MySQL import (or: How I found the LazyWeb)

9:24 am work

O Lazyweb, o lazyweb…

This is the first time I have called on you, please don’t let me down.

I have a bunch of data files (dumped from an Oracle database) that look like this:

     17;    12,43;Data dump of integer and float fields
     18;    -4,10;The decimal separator is ,

I’d like to load the data into a MySQL database with

mysqlimport -Lr --fields-terminated-by=';' --fields-optionally-enclosed-by='"' database input.txt

but those pesky floating point fields are getting truncated at the , and no amount of messing with LC_NUMERIC gets it to use the comma as a decimal separator.

Anyone know how to massage mysql to do this?

7 Responses

  1. Stuart Langridge Says:

    I assume that chucking the file through sed ‘s/\([0-9]*; *-*[0-9]*\),\([0-9]*;\)/\1.\2/’ is unavailable for some reason?

  2. Raphaël Quinet Says:

    The mysqlimport tool is only sending the SQL command LOAD DATA INFILE… to the MySQL server. Changing LC_NUMERIC on the client side should have no effect. And you probably do not want to change LC_NUMERIC on the server side, so the best way is probably to transform the input file as suggested in the previous comment.

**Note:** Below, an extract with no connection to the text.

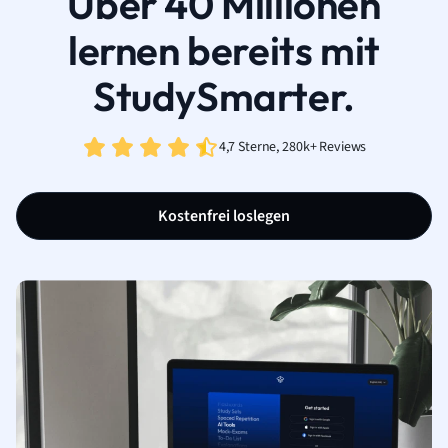
Über 40 Millionen
lernen bereits mit
StudySmarter.
4,7 Sterne, 280k+ Reviews
Kostenfrei loslegen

    If floating-point numbers can occur in any column, the substitution can be done with: ‘s/\([0-9]+\),\([0-9]+\)/\1.\2/’

  3. Dave Neary Says:

    the s/,/. trick doesn’t work because the database has a bucketload of numeric CSV fields like “12,15,32,18” to represent lists of numbers (don’t get me started).

    It looks like the easiest thing to do is to redo the dump (ech!) with

    alter session set NLS_NUMERIC_CHARACTERS=”.,”

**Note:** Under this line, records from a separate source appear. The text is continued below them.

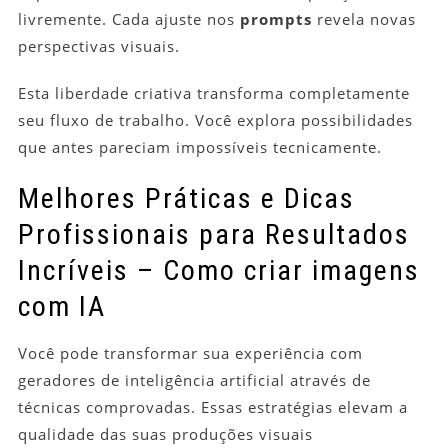
livremente. Cada ajuste nos
prompts
revela novas
perspectivas visuais.
Esta liberdade criativa transforma completamente
seu fluxo de trabalho. Você explora possibilidades
que antes pareciam impossíveis tecnicamente.
Melhores Práticas e Dicas
Profissionais para Resultados
Incríveis – Como criar imagens
com IA
Você pode transformar sua experiência com
geradores de inteligência artificial através de
técnicas comprovadas. Essas estratégias elevam a
qualidade das suas produções visuais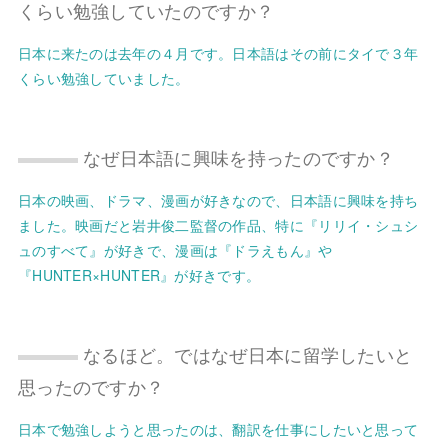
くらい勉強していたのですか？
日本に来たのは去年の４月です。日本語はその前にタイで３年
くらい勉強していました。
なぜ日本語に興味を持ったのですか？
日本の映画、ドラマ、漫画が好きなので、日本語に興味を持ち
ました。映画だと岩井俊二監督の作品、特に『リリイ・シュシ
ュのすべて』が好きで、漫画は『ドラえもん』や
『HUNTER×HUNTER』が好きです。
なるほど。ではなぜ日本に留学したいと
思ったのですか？
日本で勉強しようと思ったのは、翻訳を仕事にしたいと思って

    I also needed to add –fields-escaped-by=” since Oracle doesn’t quote fields or escape characters in there, and some text fields used ; as a separator.

  4. Dave Neary Says:

    Alternatively, starting the server in French mode, doing the import, then restarting it in English mode is an option. Will try that (thanks for the idea, Raphaël).

  5. Jared Sulem Says:

    You could try the following program to convert floating fields seperated with commas, into fields seperating with decimal points. Input and output is from/to standard input and standard output.

    —-
    #!/usr/bin/env python

    import sys
    import re
    import csv

    if __name__ == “__main__”:
    reader = csv.reader(sys.stdin, delimiter = “;”)
    writer = csv.writer(sys.stdout, delimiter = “;”)

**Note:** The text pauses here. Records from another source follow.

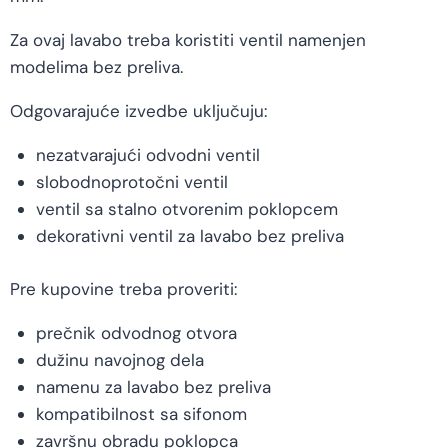
Za ovaj lavabo treba koristiti ventil namenjen
modelima bez preliva.
Odgovarajuće izvedbe uključuju:
nezatvarajući odvodni ventil
slobodnoprotočni ventil
ventil sa stalno otvorenim poklopcem
dekorativni ventil za lavabo bez preliva
Pre kupovine treba proveriti:
prečnik odvodnog otvora
dužinu navojnog dela
namenu za lavabo bez preliva
kompatibilnost sa sifonom
završnu obradu poklopca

    fre = re.compile(“^(\s*[0-9]*),([0-9]*\s*)$”)

    for row in reader:
    newrow = ()
    for field in row:
    match = fre.match(str(field))
    if match:
    newrow = newrow + (match.group(1) + “.” + match.group(2), )
    else:
    newrow = newrow + (field, )

    writer.writerow(newrow)

  6. Jared Sulem Says:

    It might be best to copy the program in the previous comment from the source HTML, since the tabs are lost in the browser rendering.

  7. Raphaël Quinet Says:

    If the database output uses commas as decimal separators and uses the same character for separating list elements, then it is asking for trouble.

    But these two meanings for the comma are almost certainly occurring in different columns, so the s/,/./ trick can still be used as suggested by Stuart Langridge: make sure that your regexp only matches the column in which the replacements should be made.